- WORK REQUEST: Could you write out every record below exactly, leaving the pictures out?

[Structured page parsing data]

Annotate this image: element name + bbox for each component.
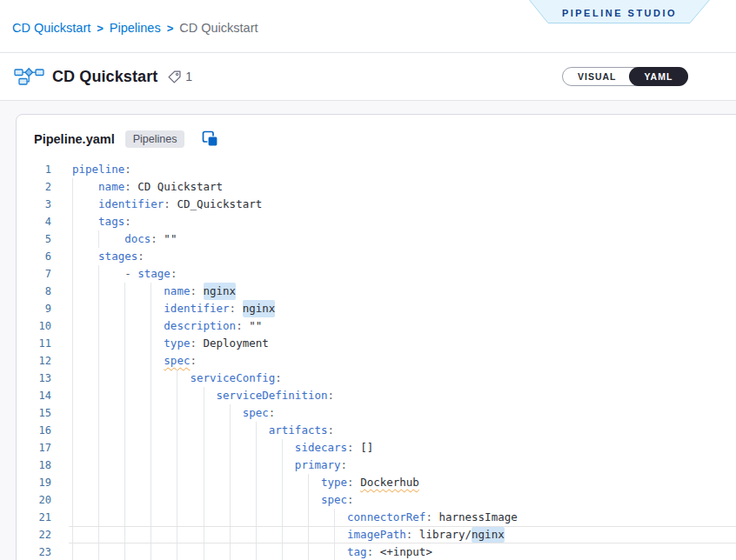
indent-guides xyxy=(72,404,243,422)
code-line-14[interactable]: 14serviceDefinition: xyxy=(17,387,736,404)
indent-guides xyxy=(72,439,295,457)
breadcrumb-separator: > xyxy=(167,22,174,35)
line-number: 3 xyxy=(17,196,51,213)
tag-count: 1 xyxy=(185,70,192,83)
code-lines: 1pipeline:2name: CD Quickstart3identifie… xyxy=(17,161,736,560)
indent-guides xyxy=(72,352,164,370)
line-number: 13 xyxy=(17,370,51,387)
line-number: 21 xyxy=(17,509,51,526)
code-line-content: tag: <+input> xyxy=(69,543,736,560)
code-line-content: imagePath: library/nginx xyxy=(69,526,736,543)
code-line-content: type: Deployment xyxy=(69,335,736,352)
indent-guides xyxy=(72,457,295,474)
line-number: 22 xyxy=(17,526,51,543)
code-line-12[interactable]: 12spec: xyxy=(17,352,736,370)
line-number: 16 xyxy=(17,422,51,439)
indent-guides xyxy=(72,543,347,560)
code-line-content: serviceConfig: xyxy=(69,370,736,387)
indent-guides xyxy=(72,422,269,439)
code-line-3[interactable]: 3identifier: CD_Quickstart xyxy=(17,196,736,213)
line-number: 7 xyxy=(17,265,51,283)
line-number: 4 xyxy=(17,213,51,230)
code-line-9[interactable]: 9identifier: nginx xyxy=(17,300,736,317)
breadcrumb: CD Quickstart > Pipelines > CD Quickstar… xyxy=(12,21,258,35)
page-title: CD Quickstart xyxy=(52,68,157,86)
code-line-content: serviceDefinition: xyxy=(69,387,736,404)
code-line-11[interactable]: 11type: Deployment xyxy=(17,335,736,352)
code-line-content: spec: xyxy=(69,404,736,422)
line-number: 17 xyxy=(17,439,51,457)
visual-yaml-toggle: VISUAL YAML xyxy=(562,67,688,86)
top-bar: CD Quickstart > Pipelines > CD Quickstar… xyxy=(0,0,736,53)
code-line-8[interactable]: 8name: nginx xyxy=(17,283,736,300)
line-number: 11 xyxy=(17,335,51,352)
line-number: 2 xyxy=(17,178,51,196)
line-number: 9 xyxy=(17,300,51,317)
indent-guides xyxy=(72,474,321,491)
code-line-content: name: nginx xyxy=(69,283,736,300)
line-number: 19 xyxy=(17,474,51,491)
code-line-content: artifacts: xyxy=(69,422,736,439)
visual-toggle-button[interactable]: VISUAL xyxy=(563,67,630,86)
tags-indicator[interactable]: 1 xyxy=(167,70,192,84)
line-number: 6 xyxy=(17,248,51,265)
code-line-1[interactable]: 1pipeline: xyxy=(17,161,736,178)
code-line-20[interactable]: 20spec: xyxy=(17,491,736,509)
copy-icon xyxy=(200,129,220,149)
code-line-16[interactable]: 16artifacts: xyxy=(17,422,736,439)
indent-guides xyxy=(72,370,190,387)
yaml-editor-card: Pipeline.yaml Pipelines 1pipeline:2name:… xyxy=(16,114,736,560)
indent-guides xyxy=(72,283,164,300)
code-line-15[interactable]: 15spec: xyxy=(17,404,736,422)
title-bar: CD Quickstart 1 VISUAL YAML xyxy=(0,53,736,101)
code-line-13[interactable]: 13serviceConfig: xyxy=(17,370,736,387)
code-line-17[interactable]: 17sidecars: [] xyxy=(17,439,736,457)
code-line-18[interactable]: 18primary: xyxy=(17,457,736,474)
code-line-21[interactable]: 21connectorRef: harnessImage xyxy=(17,509,736,526)
line-number: 20 xyxy=(17,491,51,509)
indent-guides xyxy=(72,491,321,509)
editor-header: Pipeline.yaml Pipelines xyxy=(17,115,736,156)
indent-guides xyxy=(72,527,347,543)
indent-guides xyxy=(72,265,124,283)
copy-yaml-button[interactable] xyxy=(200,129,220,149)
indent-guides xyxy=(72,213,98,230)
code-line-19[interactable]: 19type: Dockerhub xyxy=(17,474,736,491)
code-line-2[interactable]: 2name: CD Quickstart xyxy=(17,178,736,196)
code-line-content: tags: xyxy=(69,213,736,230)
indent-guides xyxy=(72,335,164,352)
code-line-22[interactable]: 22imagePath: library/nginx xyxy=(17,526,736,543)
code-line-content: - stage: xyxy=(69,265,736,283)
code-line-content: description: "" xyxy=(69,317,736,335)
breadcrumb-separator: > xyxy=(97,22,104,35)
code-line-content: spec: xyxy=(69,352,736,370)
yaml-toggle-button[interactable]: YAML xyxy=(629,67,689,86)
indent-guides xyxy=(72,509,347,526)
code-line-5[interactable]: 5docs: "" xyxy=(17,230,736,248)
code-line-content: sidecars: [] xyxy=(69,439,736,457)
code-line-6[interactable]: 6stages: xyxy=(17,248,736,265)
code-line-content: name: CD Quickstart xyxy=(69,178,736,196)
breadcrumb-link-project[interactable]: CD Quickstart xyxy=(12,21,90,35)
line-number: 15 xyxy=(17,404,51,422)
code-line-content: identifier: nginx xyxy=(69,300,736,317)
indent-guides xyxy=(72,196,98,213)
breadcrumb-link-pipelines[interactable]: Pipelines xyxy=(110,21,161,35)
code-line-4[interactable]: 4tags: xyxy=(17,213,736,230)
line-number: 5 xyxy=(17,230,51,248)
code-line-content: pipeline: xyxy=(69,161,736,178)
indent-guides xyxy=(72,178,98,196)
code-line-7[interactable]: 7- stage: xyxy=(17,265,736,283)
code-line-content: connectorRef: harnessImage xyxy=(69,509,736,526)
indent-guides xyxy=(72,317,164,335)
code-line-content: stages: xyxy=(69,248,736,265)
entity-badge: Pipelines xyxy=(125,130,185,148)
code-line-10[interactable]: 10description: "" xyxy=(17,317,736,335)
main-area: Pipeline.yaml Pipelines 1pipeline:2name:… xyxy=(0,101,736,560)
code-line-content: spec: xyxy=(69,491,736,509)
indent-guides xyxy=(72,230,124,248)
pipeline-studio-label: PIPELINE STUDIO xyxy=(562,8,677,18)
code-line-23[interactable]: 23tag: <+input> xyxy=(17,543,736,560)
indent-guides xyxy=(72,248,98,265)
line-number: 18 xyxy=(17,457,51,474)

- COMPLETED EXERCISE:
Annotate this image: element name + bbox for each component.
indent-guides xyxy=(72,404,243,422)
code-line-14[interactable]: 14serviceDefinition: xyxy=(17,387,736,404)
indent-guides xyxy=(72,439,295,457)
breadcrumb-separator: > xyxy=(167,22,174,35)
line-number: 3 xyxy=(17,196,51,213)
tag-count: 1 xyxy=(185,70,192,83)
code-lines: 1pipeline:2name: CD Quickstart3identifie… xyxy=(17,161,736,560)
indent-guides xyxy=(72,352,164,370)
line-number: 13 xyxy=(17,370,51,387)
line-number: 21 xyxy=(17,509,51,526)
code-line-content: tag: <+input> xyxy=(69,543,736,560)
code-line-content: imagePath: library/nginx xyxy=(69,526,736,543)
code-line-content: type: Deployment xyxy=(69,335,736,352)
indent-guides xyxy=(72,457,295,474)
line-number: 22 xyxy=(17,526,51,543)
code-line-12[interactable]: 12spec: xyxy=(17,352,736,370)
line-number: 16 xyxy=(17,422,51,439)
indent-guides xyxy=(72,543,347,560)
code-line-content: serviceConfig: xyxy=(69,370,736,387)
indent-guides xyxy=(72,422,269,439)
code-line-3[interactable]: 3identifier: CD_Quickstart xyxy=(17,196,736,213)
line-number: 7 xyxy=(17,265,51,283)
line-number: 4 xyxy=(17,213,51,230)
code-line-9[interactable]: 9identifier: nginx xyxy=(17,300,736,317)
breadcrumb: CD Quickstart > Pipelines > CD Quickstar… xyxy=(12,21,258,35)
page-title: CD Quickstart xyxy=(52,68,157,86)
code-line-content: serviceDefinition: xyxy=(69,387,736,404)
code-line-11[interactable]: 11type: Deployment xyxy=(17,335,736,352)
code-line-content: spec: xyxy=(69,404,736,422)
line-number: 17 xyxy=(17,439,51,457)
visual-yaml-toggle: VISUAL YAML xyxy=(562,67,688,86)
top-bar: CD Quickstart > Pipelines > CD Quickstar… xyxy=(0,0,736,53)
code-line-8[interactable]: 8name: nginx xyxy=(17,283,736,300)
line-number: 11 xyxy=(17,335,51,352)
line-number: 2 xyxy=(17,178,51,196)
line-number: 9 xyxy=(17,300,51,317)
indent-guides xyxy=(72,474,321,491)
code-line-content: name: nginx xyxy=(69,283,736,300)
line-number: 19 xyxy=(17,474,51,491)
code-line-content: artifacts: xyxy=(69,422,736,439)
visual-toggle-button[interactable]: VISUAL xyxy=(563,67,630,86)
tags-indicator[interactable]: 1 xyxy=(167,70,192,84)
line-number: 6 xyxy=(17,248,51,265)
code-line-1[interactable]: 1pipeline: xyxy=(17,161,736,178)
code-line-20[interactable]: 20spec: xyxy=(17,491,736,509)
copy-icon xyxy=(200,129,220,149)
code-line-16[interactable]: 16artifacts: xyxy=(17,422,736,439)
indent-guides xyxy=(72,370,190,387)
yaml-editor-card: Pipeline.yaml Pipelines 1pipeline:2name:… xyxy=(16,114,736,560)
indent-guides xyxy=(72,283,164,300)
code-line-15[interactable]: 15spec: xyxy=(17,404,736,422)
title-bar: CD Quickstart 1 VISUAL YAML xyxy=(0,53,736,101)
code-line-13[interactable]: 13serviceConfig: xyxy=(17,370,736,387)
code-line-17[interactable]: 17sidecars: [] xyxy=(17,439,736,457)
code-line-18[interactable]: 18primary: xyxy=(17,457,736,474)
code-line-21[interactable]: 21connectorRef: harnessImage xyxy=(17,509,736,526)
line-number: 20 xyxy=(17,491,51,509)
indent-guides xyxy=(72,491,321,509)
editor-header: Pipeline.yaml Pipelines xyxy=(17,115,736,156)
indent-guides xyxy=(72,527,347,543)
indent-guides xyxy=(72,265,124,283)
copy-yaml-button[interactable] xyxy=(200,129,220,149)
indent-guides xyxy=(72,213,98,230)
code-line-19[interactable]: 19type: Dockerhub xyxy=(17,474,736,491)
code-line-2[interactable]: 2name: CD Quickstart xyxy=(17,178,736,196)
code-line-content: tags: xyxy=(69,213,736,230)
indent-guides xyxy=(72,335,164,352)
code-line-22[interactable]: 22imagePath: library/nginx xyxy=(17,526,736,543)
code-line-content: - stage: xyxy=(69,265,736,283)
code-line-content: description: "" xyxy=(69,317,736,335)
breadcrumb-separator: > xyxy=(97,22,104,35)
code-line-content: spec: xyxy=(69,352,736,370)
yaml-toggle-button[interactable]: YAML xyxy=(629,67,689,86)
indent-guides xyxy=(72,509,347,526)
code-line-5[interactable]: 5docs: "" xyxy=(17,230,736,248)
code-line-content: sidecars: [] xyxy=(69,439,736,457)
code-line-6[interactable]: 6stages: xyxy=(17,248,736,265)
code-line-content: name: CD Quickstart xyxy=(69,178,736,196)
breadcrumb-link-project[interactable]: CD Quickstart xyxy=(12,21,90,35)
line-number: 15 xyxy=(17,404,51,422)
code-line-content: identifier: nginx xyxy=(69,300,736,317)
indent-guides xyxy=(72,196,98,213)
breadcrumb-link-pipelines[interactable]: Pipelines xyxy=(110,21,161,35)
code-line-4[interactable]: 4tags: xyxy=(17,213,736,230)
line-number: 5 xyxy=(17,230,51,248)
code-line-content: pipeline: xyxy=(69,161,736,178)
indent-guides xyxy=(72,178,98,196)
code-line-7[interactable]: 7- stage: xyxy=(17,265,736,283)
code-line-content: connectorRef: harnessImage xyxy=(69,509,736,526)
indent-guides xyxy=(72,317,164,335)
code-line-content: stages: xyxy=(69,248,736,265)
entity-badge: Pipelines xyxy=(125,130,185,148)
code-line-10[interactable]: 10description: "" xyxy=(17,317,736,335)
main-area: Pipeline.yaml Pipelines 1pipeline:2name:… xyxy=(0,101,736,560)
code-line-content: spec: xyxy=(69,491,736,509)
indent-guides xyxy=(72,230,124,248)
pipeline-studio-label: PIPELINE STUDIO xyxy=(562,8,677,18)
code-line-23[interactable]: 23tag: <+input> xyxy=(17,543,736,560)
indent-guides xyxy=(72,248,98,265)
line-number: 18 xyxy=(17,457,51,474)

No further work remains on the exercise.